神様の気配漂う中、聞こえてくるは底知れぬ悪意。

滅びを望む声、その者の心を誘い。

ぼやける視界、徐に動く主の腕。

向こう側、縄の魔法使った赤い衣を着た女、大仰に傾いだ首、揺れる背骨、両手のみ直線的に、僕の主に構え、地の力持つ黄色い魔力の放出、何故、動ける、何故、先ほどまでよりも強い力で、エタに放たれ。

間近で、放たれ。


「聖女さっがっ」

叫びに、澱んでいた意識が戻される。

間に飛び込むネッケが、黄色い魔力の弾に撃たれ押され、エタに。エタを覆う魔力に肩からぶつかる。ネッケはエタのすぐ前に崩れ落ち、令嬢も倒れた。



「コーン!」

「たたたっ、だ、大丈夫ですっリィズさんこそっ」

後ろ手に体を支え起き上がる姿勢、僕よりもよほど張りのある声。加護に守られたか。無事。

黄色い光が消え、また黒と白の世界。



——滅ぼせ、あの方を滅ぼしたお前が、すべてを滅ぼせ、滅ぼしてしまえ——

——安穏も安寧も与えられぬ、お前には与えられぬ、滅ぼして奪え奪え奪うしか得られぬ——


飾りもしない、繕いもしない、唾吐きかける勢いで捲し立てられる悪意。

ぶつかってきたネッケに止まったエタの腕が、再び動き始める。

ゆっくり、ゆっくり、環を描いて。

滅びは、円環を聖具が貫いたときに。



——地は裂け 人びとを飲む

天は幾筋もの光を降らし 免れた者を焼き尽くす

大風は地を攫い 人の造出物を払う

大水は野を這い 人の培養物を流す

あらゆる命を道連れに

やがて平らな大地だけが 在る 

                    聖典 滅尽より——



終焉が、訪う。



打ちつけた背はまだ痛み、片目は開かない。見える目も霞み、嘲笑が掠める。そこで終わりを眺めていろと。ゆるゆる姿勢を変えるだけが精一杯の抵抗。

「・・・?」

微かに声が聞こえた。滅びを望む悪意とは別の声が。

祈り。祈る声。平穏を、安寧を、祈り、支え、導く声。

「これも神様の気配・・・?窓向こう」

空の暗闇に隠されず、清らかな祈りは届く。太く低い声、不穏も不安もただ包み込む、人肌の抱擁。穏やかで静かな、しかし確かな希望。

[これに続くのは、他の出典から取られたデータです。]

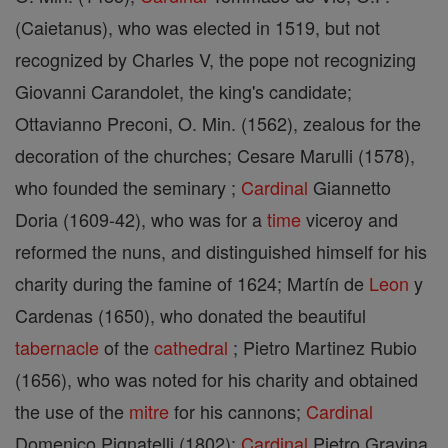
(Caietanus), who was elected in 1519, but not
recognized by Charles V, the pope not recognizing
Giovanni Carandolet, the king's candidate;
Ottavianno Preconi, O. Min. (1562), zealous for the
decoration of the churches; Cesare Marulli (1578),
who founded the seminary ;
Cardinal
Giannetto
Doria (1609-42), who was for a
time
viceroy and
reformed the nuns, and distinguished himself for his
charity during the famine of 1624; Martín de
Leon
y
Cardenas (1650), who donated the beautiful
tabernacle
of the
cathedral
; Pietro Martinez Rubio
(1656), who was noted for his charity and obtained
the use of the
mitre
for his cannons;
Cardinal
Domenico Pignatelli (1802);
Cardinal
Pietro Gravina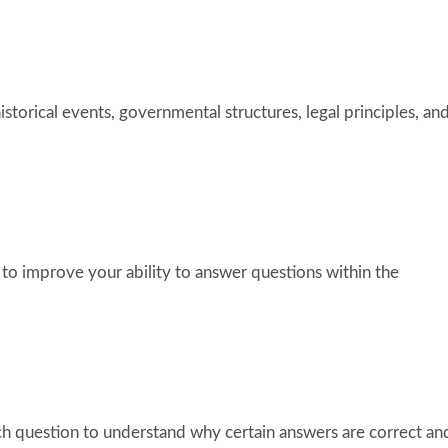
storical events, governmental structures, legal principles, an
 to improve your ability to answer questions within the
ch question to understand why certain answers are correct an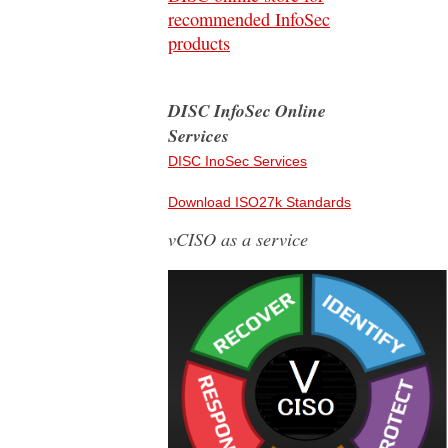
recommended InfoSec
products
DISC InfoSec Online
Services
DISC InoSec Services
Download ISO27k Standards
vCISO as a service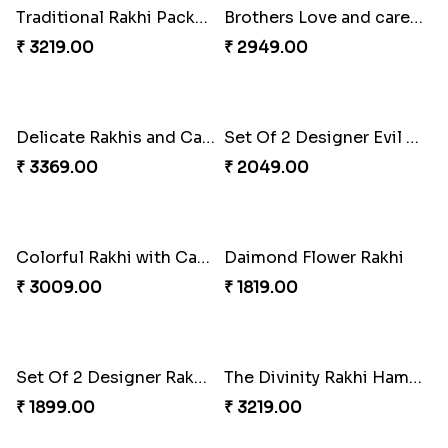
Red and White Stones ,beads Rakhi
Splendid Druzy Stone Rakhi Combo
₹ 2001.00
₹ 5119.00
Cute Metal Center Rakhis and Soan
Holy Set of Festival celebration with thali
₹ 2849.00
₹ 3249.00
Bhai And Kids Rakhi
Traditional Rakhi Package
₹ 1999.00
₹ 3219.00
Brothers Love and care Rakhi with sweet and Nut
Delicate Rakhis and Cadbury Bar
₹ 2949.00
₹ 3369.00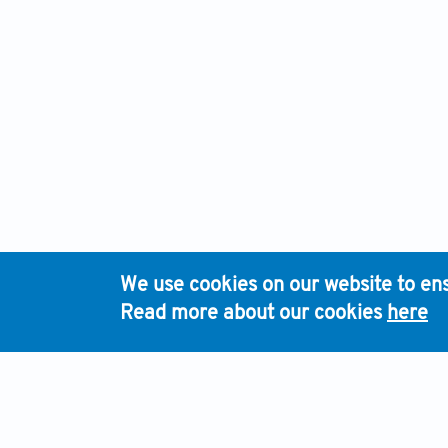
We use cookies on our website to ens
Read more about our cookies
here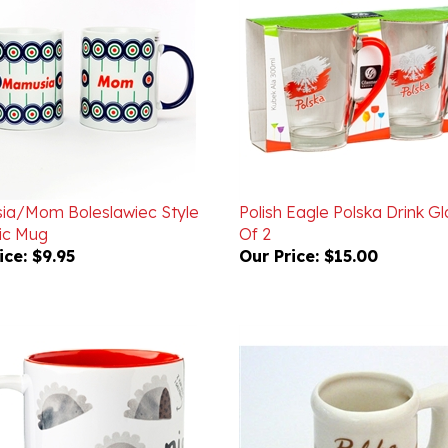
a/Mom Boleslawiec Style
Polish Eagle Polska Drink Gl
ic Mug
Of 2
ice:
$9.95
Our Price:
$15.00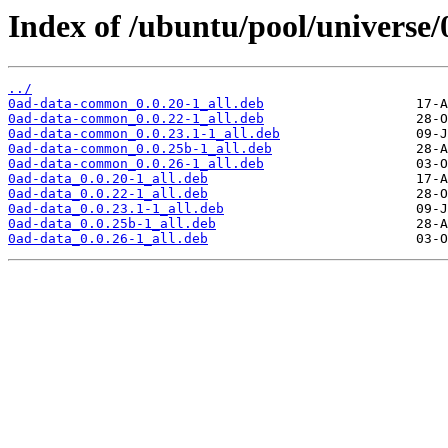
Index of /ubuntu/pool/universe/
../
0ad-data-common_0.0.20-1_all.deb
0ad-data-common_0.0.22-1_all.deb
0ad-data-common_0.0.23.1-1_all.deb
0ad-data-common_0.0.25b-1_all.deb
0ad-data-common_0.0.26-1_all.deb
0ad-data_0.0.20-1_all.deb
0ad-data_0.0.22-1_all.deb
0ad-data_0.0.23.1-1_all.deb
0ad-data_0.0.25b-1_all.deb
0ad-data_0.0.26-1_all.deb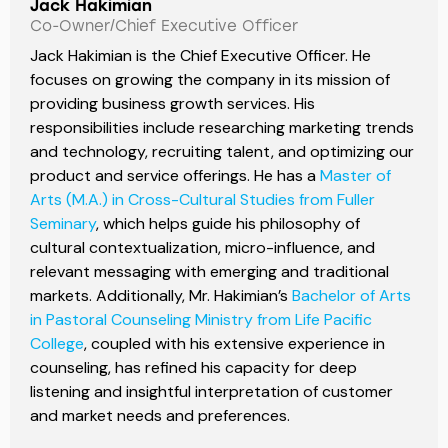
Jack Hakimian
Co-Owner/Chief Executive Officer
Jack Hakimian is the Chief Executive Officer. He
focuses on growing the company in its mission of
providing business growth services. His
responsibilities include researching marketing trends
and technology, recruiting talent, and optimizing our
product and service offerings. He has a
Master of
Arts (M.A.) in Cross-Cultural Studies from Fuller
Seminary
, which helps guide his philosophy of
cultural contextualization, micro-influence, and
relevant messaging with emerging and traditional
markets. Additionally, Mr. Hakimian’s
Bachelor of Arts
in Pastoral Counseling Ministry from Life Pacific
College
, coupled with his extensive experience in
counseling, has refined his capacity for deep
listening and insightful interpretation of customer
and market needs and preferences.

細く伸びた一筋の、光。窓も壁もないあちら側、夜の世界から運ばれてくる誰かの祈りは、エタに届くと柔らかに灯る、水辺の朽草の儚い青白さ。

目を凝らさなくては気付かない僅かな強弱が示す、希望。


「頭?ネッケっエタの頭頂にっ触れてっ」

言葉の代わりに血だか胃液だか上りつっかえる喉を叱咤し叫ぶ。

エタの前、座り込むネッケは慌て立ち上がり伸び上がれど小柄なその手は届かない。

「跳べっ殴れっ」

「うはぃっ」

跳ぶ。真上に。

力強く、小柄な騎士は跳ぶ。

エタの魔力の中でも、加護のおかげか、ネッケの身体強化は体を跳ばす。

すでに斜めに上がるエタの両手の真ん中、頭の天辺目掛け手を。振り下ろす。

「っけー!」

「えいいっ」

正気に戻れ、この馬鹿!!



どたん、派手に鳴る。白い魔力を纏った主は転けた。

手が触れる寸前、エタは確かにそれを避け、地に着かない足を滑らせた。

避けられた騎士は体勢を崩しながらも静かに着地、次の動きを取れる姿勢。

魔力が晴れる。

明かりの消えた部屋に、ぼうと白く光っていたエタの魔力が霧散して暗闇が訪れる。だが、先ほどまで光だと思っていたものは光ではなく、辺りを照らすどころか永遠の暗闇を導こうとしていたのだ。

胸を押さえる。全身の毛穴からは血だか汗だか分からない粘ついた液体が吹き出す。どどと激しい動悸で、闇が拡縮を繰り返す。ごくり鳴る喉は痛み、迫り上がる塊を吐き出した。


目の前で。

滅びが訪れるところだった。シスターに教え込まれた聖典、滅尽の章。

怖くて眠れなくなった滅びの詞。招くのがいつも隣でいた少女なんて教えられていない。守れといわれても、こんなの職務外だ。

けど。何とか、たぶん、何とかなった。

ほぅと息をつこうとして、口からは液体が漏れ出る。

背中が痛い。体中が。あちこち折れてるかヒビ入っているか。頭だけは打つけないよう力を込めたけど、他の部位は衝撃を減らせなかった。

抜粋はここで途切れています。